Learning objectives
- Implement TD(0) prediction: update \(V(s)\) using the TD target \(r + \gamma V(s’)\) immediately after each transition.
- Compare TD(0) with Monte Carlo in terms of convergence speed and sample efficiency.
- Understand bootstrapping: TD uses current estimates instead of waiting for episode end.
Concept and real-world RL
Temporal Difference (TD) learning updates value estimates using the TD target \(r + \gamma V(s’)\): \(V(s) \leftarrow V(s) + \alpha [r + \gamma V(s’) - V(s)]\). Unlike Monte Carlo, TD does not need to wait for the episode to end; it bootstraps on the current estimate of \(V(s’)\). TD(0) often converges faster per sample and works in continuing tasks. In practice, TD is the basis for SARSA, Q-learning, and many deep RL algorithms (e.g. DQN uses a TD-like target). Blackjack lets you compare TD(0) and MC on the same policy and state space.

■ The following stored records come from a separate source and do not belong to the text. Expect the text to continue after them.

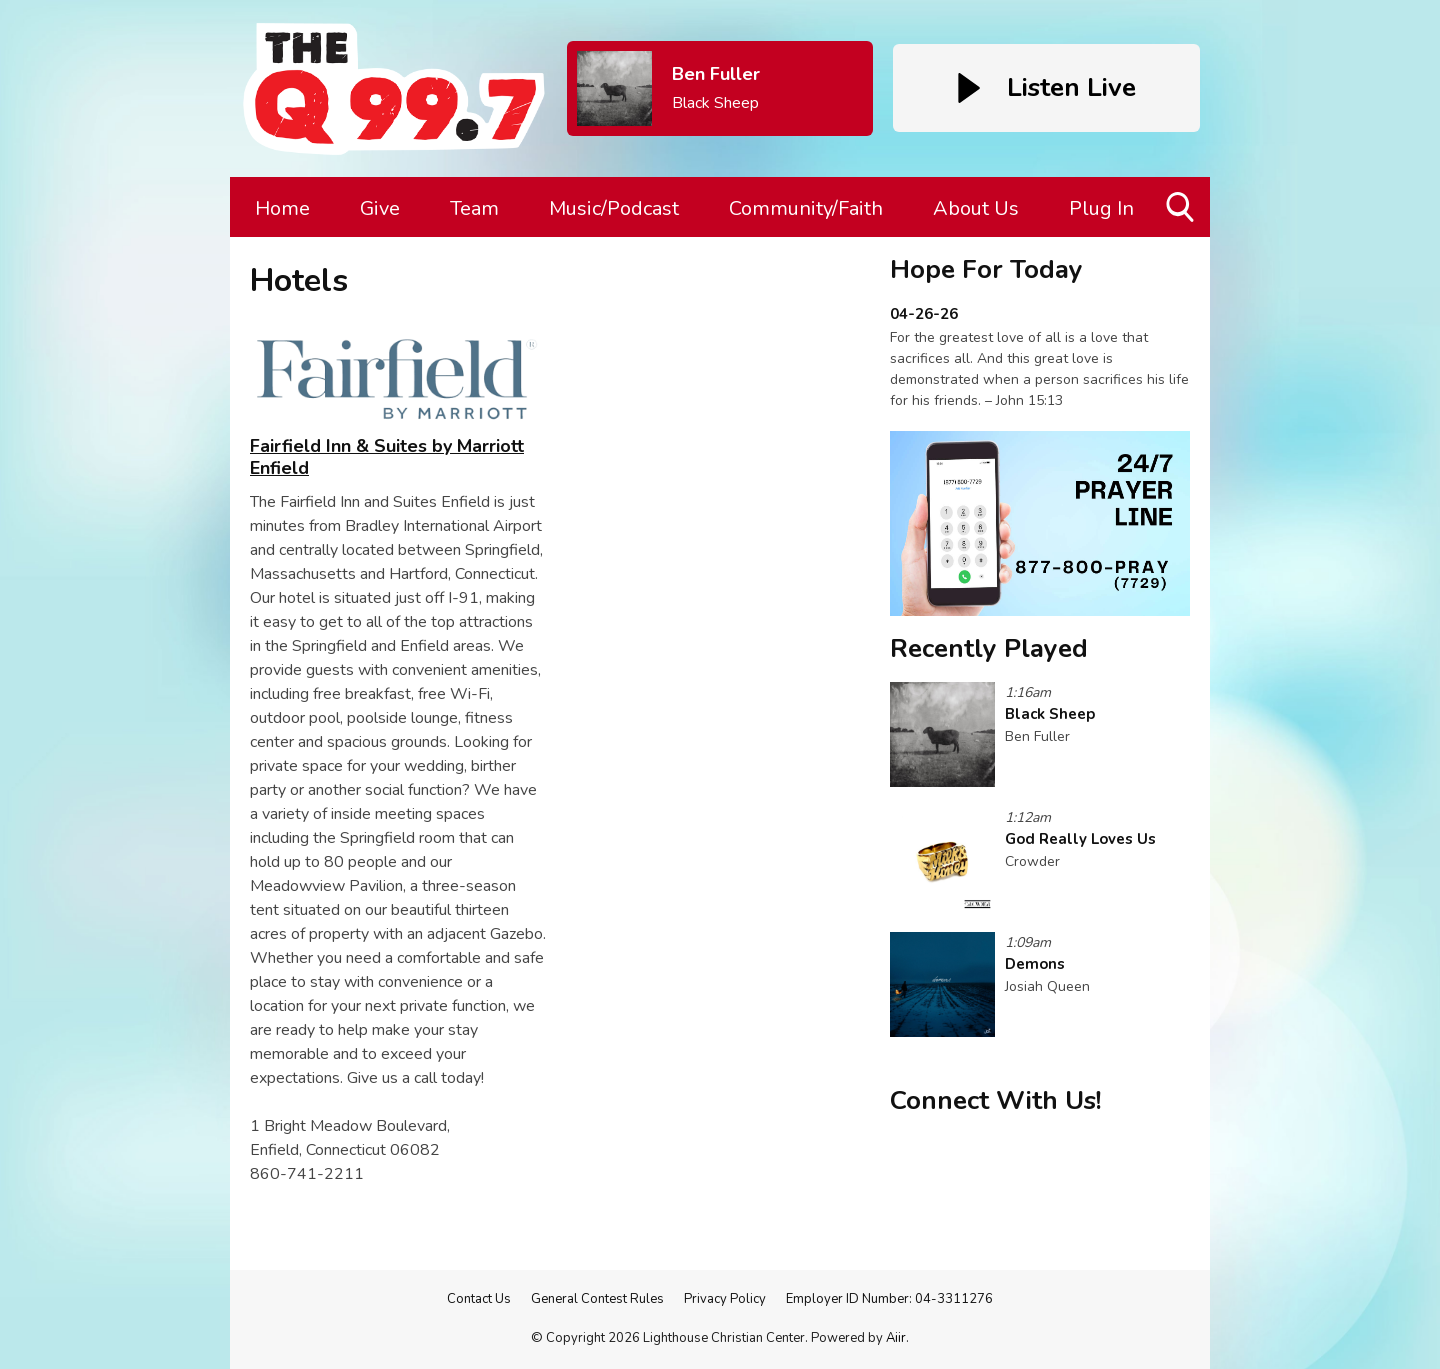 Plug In (1101, 208)
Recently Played (989, 648)
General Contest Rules (597, 1299)
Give (380, 208)
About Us (976, 208)
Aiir (896, 1338)
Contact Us (479, 1299)
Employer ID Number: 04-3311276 (889, 1299)
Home (282, 208)
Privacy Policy (725, 1299)
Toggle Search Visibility (1181, 214)
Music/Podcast (614, 208)
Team (474, 208)
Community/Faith (806, 208) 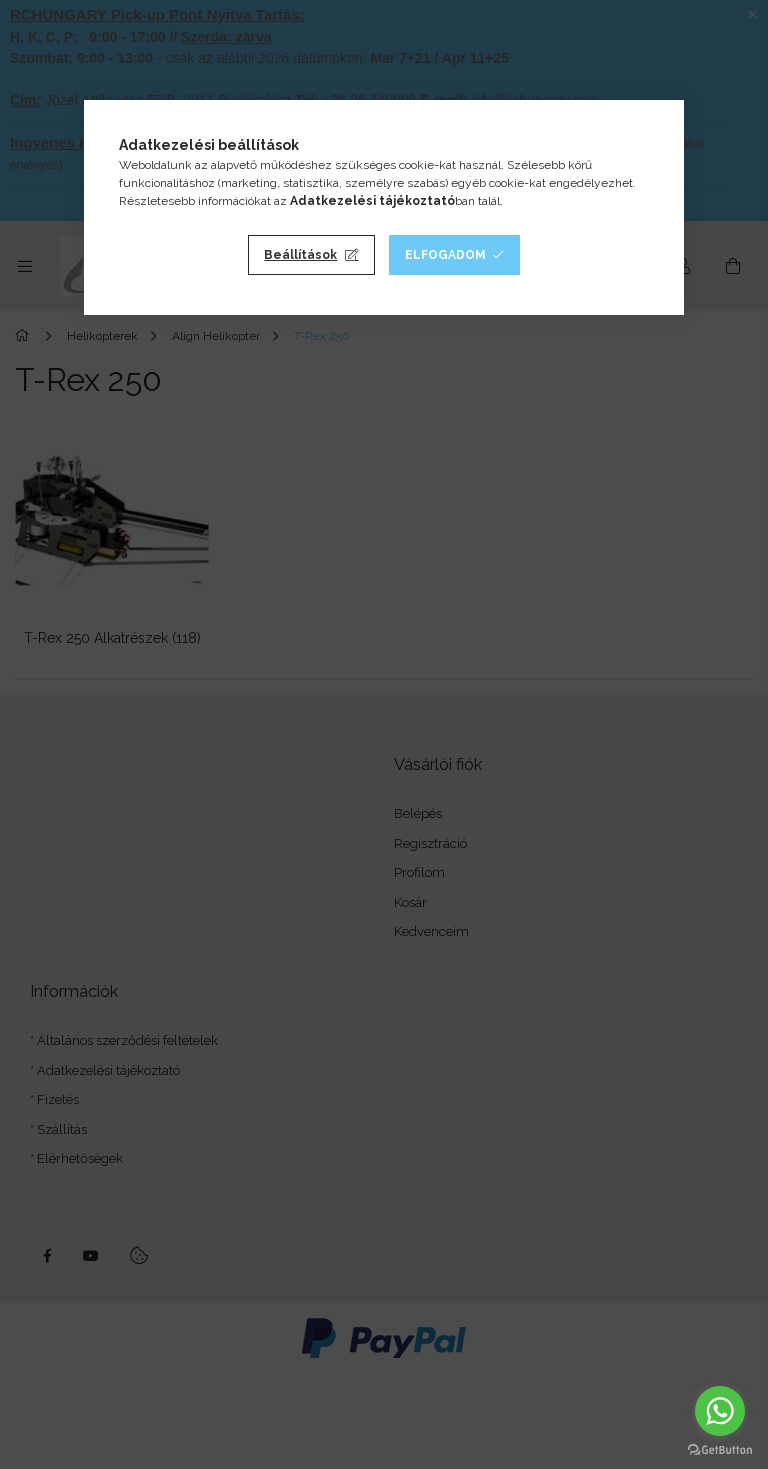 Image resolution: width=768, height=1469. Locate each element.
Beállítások (300, 255)
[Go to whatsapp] (720, 1411)
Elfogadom (445, 255)
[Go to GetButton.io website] (720, 1449) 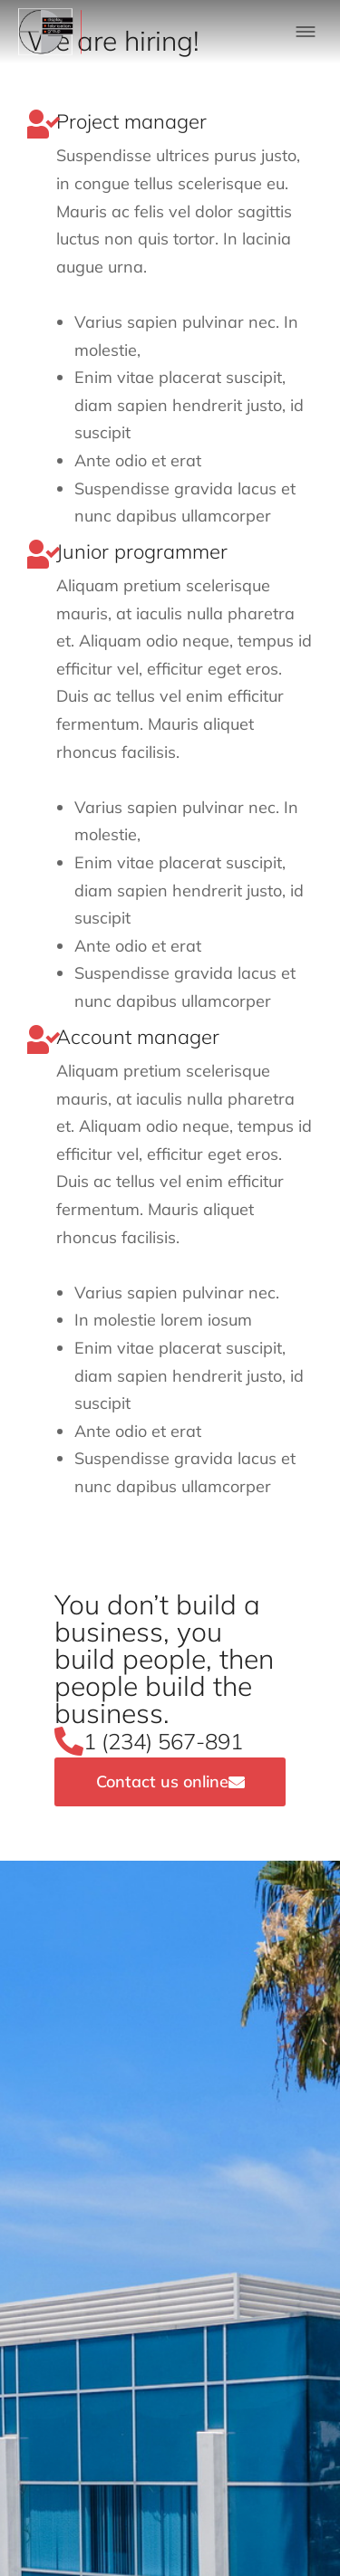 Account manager (137, 1036)
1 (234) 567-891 (163, 1741)
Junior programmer (142, 551)
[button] (305, 32)
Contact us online (170, 1781) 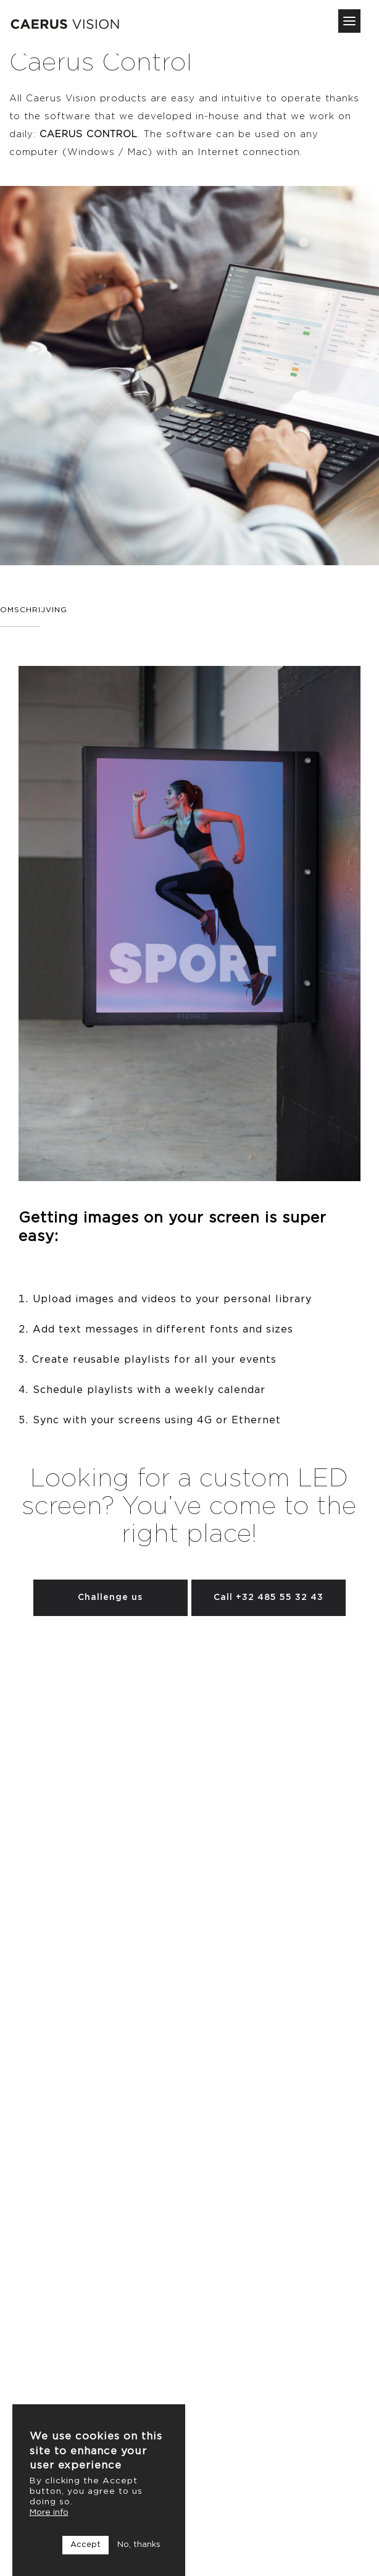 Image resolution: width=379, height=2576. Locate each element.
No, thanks (138, 2545)
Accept (85, 2545)
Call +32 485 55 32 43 (268, 1597)
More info (49, 2512) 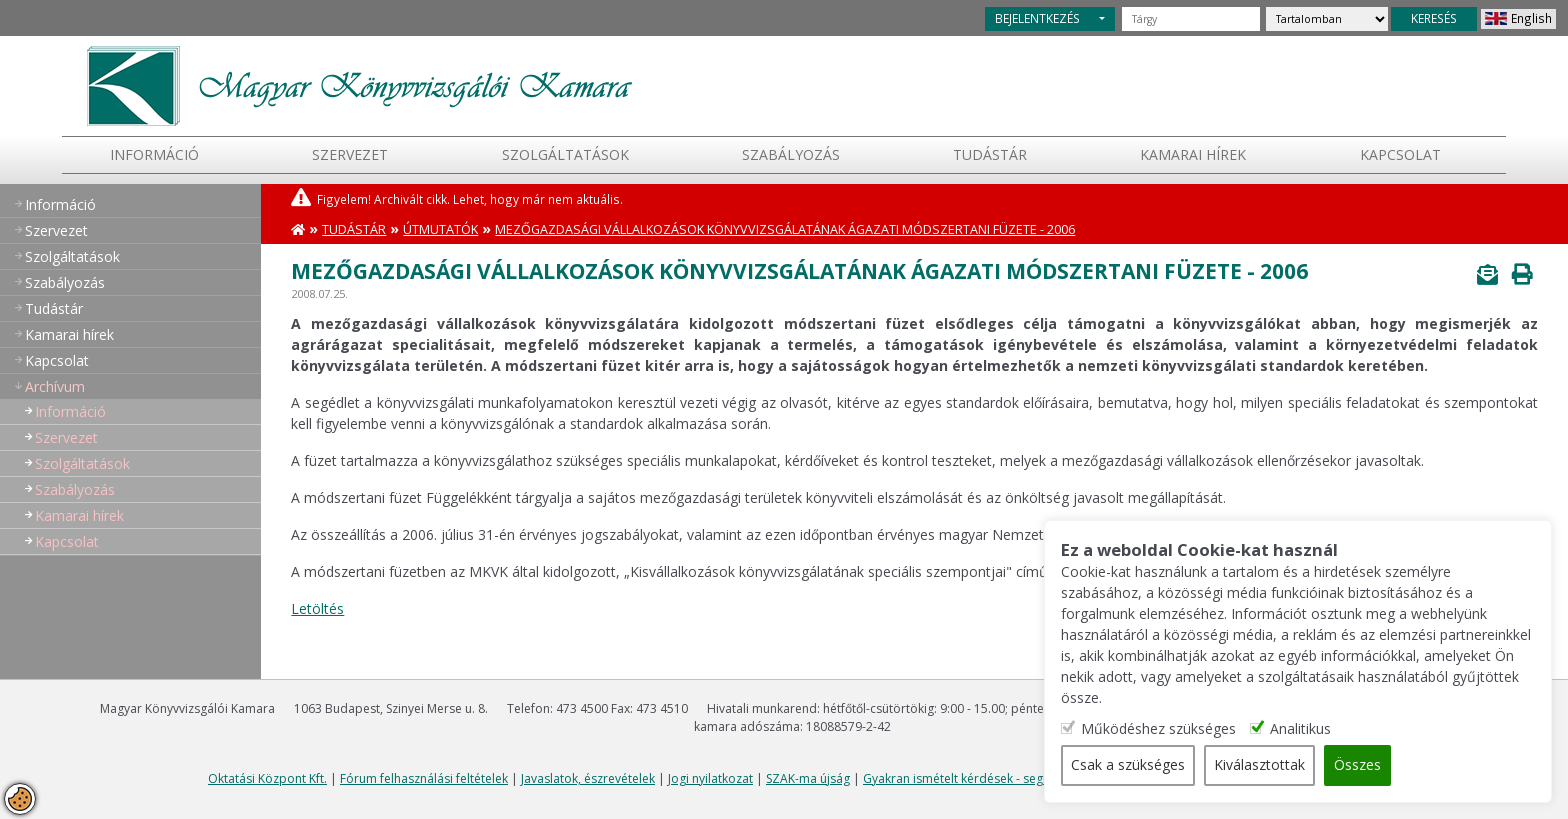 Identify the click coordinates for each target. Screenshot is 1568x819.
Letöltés (317, 608)
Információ (154, 154)
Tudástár (354, 229)
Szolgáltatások (565, 154)
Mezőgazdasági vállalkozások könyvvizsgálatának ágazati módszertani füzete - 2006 (785, 229)
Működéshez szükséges (1166, 729)
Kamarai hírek (1193, 154)
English (1531, 18)
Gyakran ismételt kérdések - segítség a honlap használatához (1035, 778)
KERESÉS (1434, 18)
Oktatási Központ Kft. (267, 778)
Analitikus (1308, 729)
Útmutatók (440, 229)
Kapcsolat (1400, 154)
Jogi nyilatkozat (710, 778)
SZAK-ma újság (808, 778)
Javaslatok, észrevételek (588, 778)
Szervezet (350, 154)
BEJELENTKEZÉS (1037, 18)
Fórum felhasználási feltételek (424, 778) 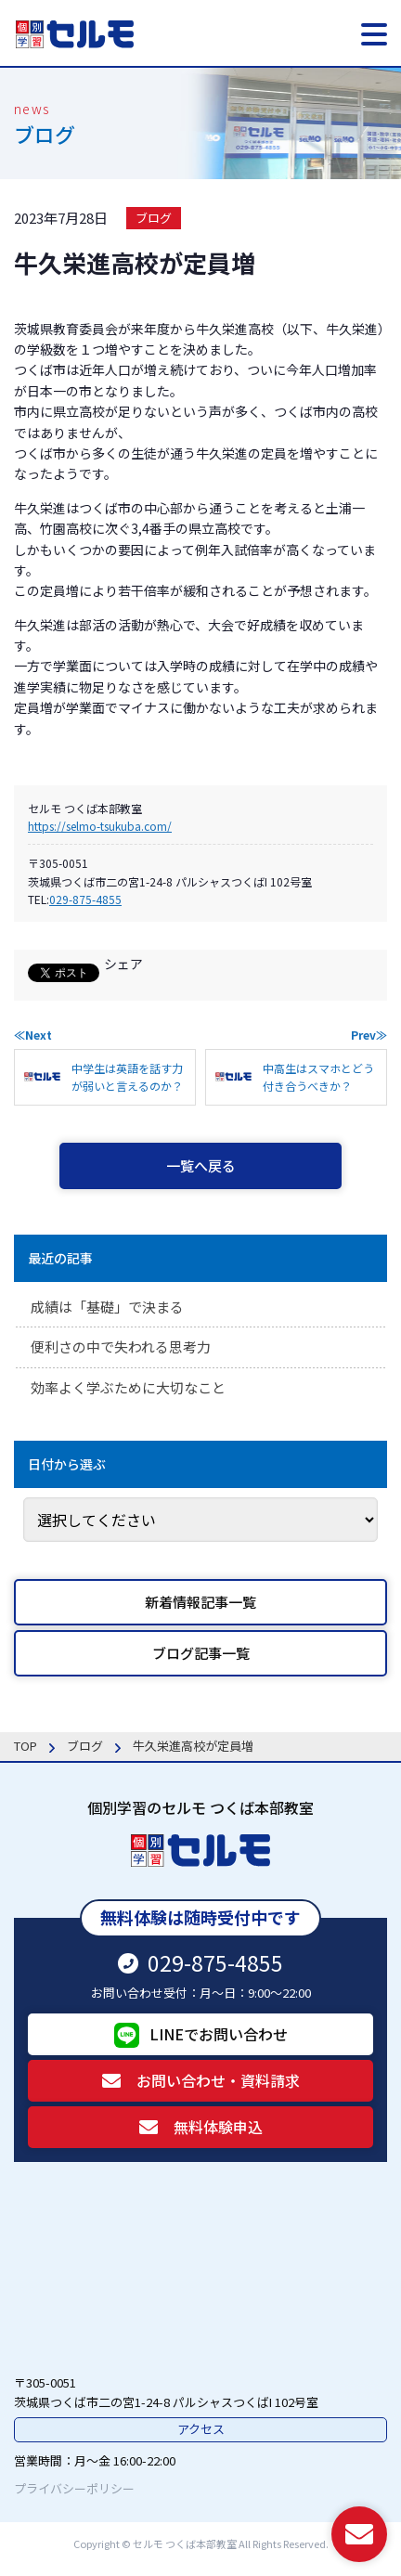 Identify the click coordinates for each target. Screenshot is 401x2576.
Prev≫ (369, 1034)
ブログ (154, 218)
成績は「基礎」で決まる (107, 1306)
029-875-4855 (85, 899)
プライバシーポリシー (74, 2488)
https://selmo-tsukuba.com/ (100, 826)
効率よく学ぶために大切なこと (128, 1387)
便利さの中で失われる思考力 (121, 1346)
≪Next (33, 1034)
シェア (123, 963)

Illustration (TD convergence): TD(0) updates \(V(s)\) after every transition. The estimate for a given state often stabilizes faster than in MC because TD bootstraps. The chart below shows a typical trend: \(V(s)\) for one state over the first 20 episodes.
Exercise: Implement TD(0) prediction for the same blackjack policy. Compare the convergence speed and final value estimates with Monte Carlo. Use a step size \(\alpha=0.01\) and run for 10,000 episodes.
Professor’s hints
- Initialize \(V(s)=0\) for all states (or a default). For each transition \((s, a, r, s’)\), update \(V(s) \leftarrow V(s) + \alpha [r + \gamma V(s’) - V(s)]\). Use the updated \(V\) for the next step (online update).
- You need to run episodes and, at each step, have \(s\), \(r\), \(s’\). The policy is fixed (stick on 20/21, else hit). Same blackjack env as Chapter 11.
- Comparison: run MC for 10k episodes and TD for 10k episodes. Plot \(V(s)\) for a few states over episodes (e.g. log scale or every N episodes). TD often stabilizes faster; final estimates may be slightly different because TD is biased (bootstrapping) while MC is unbiased.
Common pitfalls
- Step size: \(\alpha=0.01\) is small; values change slowly. If you use a large \(\alpha\), TD can be noisy or unstable. For tabular blackjack, 0.01–0.1 is typical.
- Comparing fairly: Use the same number of episodes (10k) for both. MC needs full episodes; TD updates every step. So TD makes many more updates per episode—keep that in mind when comparing “convergence speed.”
- Initial V(s’): For terminal \(s’\), \(V(s’)=0\) by definition. Do not update \(V\) for terminal states; use 0 when computing the target.
Worked solution (warm-up: TD(0) update in one line)
Warm-up: Write the TD(0) update in one line: given \(s, r, s’, V, \alpha, \gamma\), what is the new \(V(s)\)? Answer: \(V(s) \leftarrow V(s) + \alpha [r + \gamma V(s’) - V(s)]\). In Python: V[s] = V[s] + alpha * (r + gamma * V[s'] - V[s]). The TD error is \(\delta = r + \gamma V(s’) - V(s)\); we move \(V(s)\) in the direction of the error. Unlike MC, we don’t need the full return—we bootstrap on \(V(s’)\).
Extra practice
- Warm-up: Write the TD(0) update in one line of Python (pseudo-code): given \(s, r, s’, V, \alpha, \gamma\), what is the new \(V(s)\)?
- Coding: Implement TD(0) prediction for a fixed policy on a small tabular MDP (e.g. 4 states). Run for 1000 episodes and plot V(s) for one state over time.
- Challenge: Run TD(0) with \(\alpha \in \{0.001, 0.01, 0.1\}\) for 10k episodes. Plot the learning curve (e.g. mean absolute error from a reference \(V\) if you have one, or \(V\) for one state over time). Which \(\alpha\) converges fastest? Which is most stable?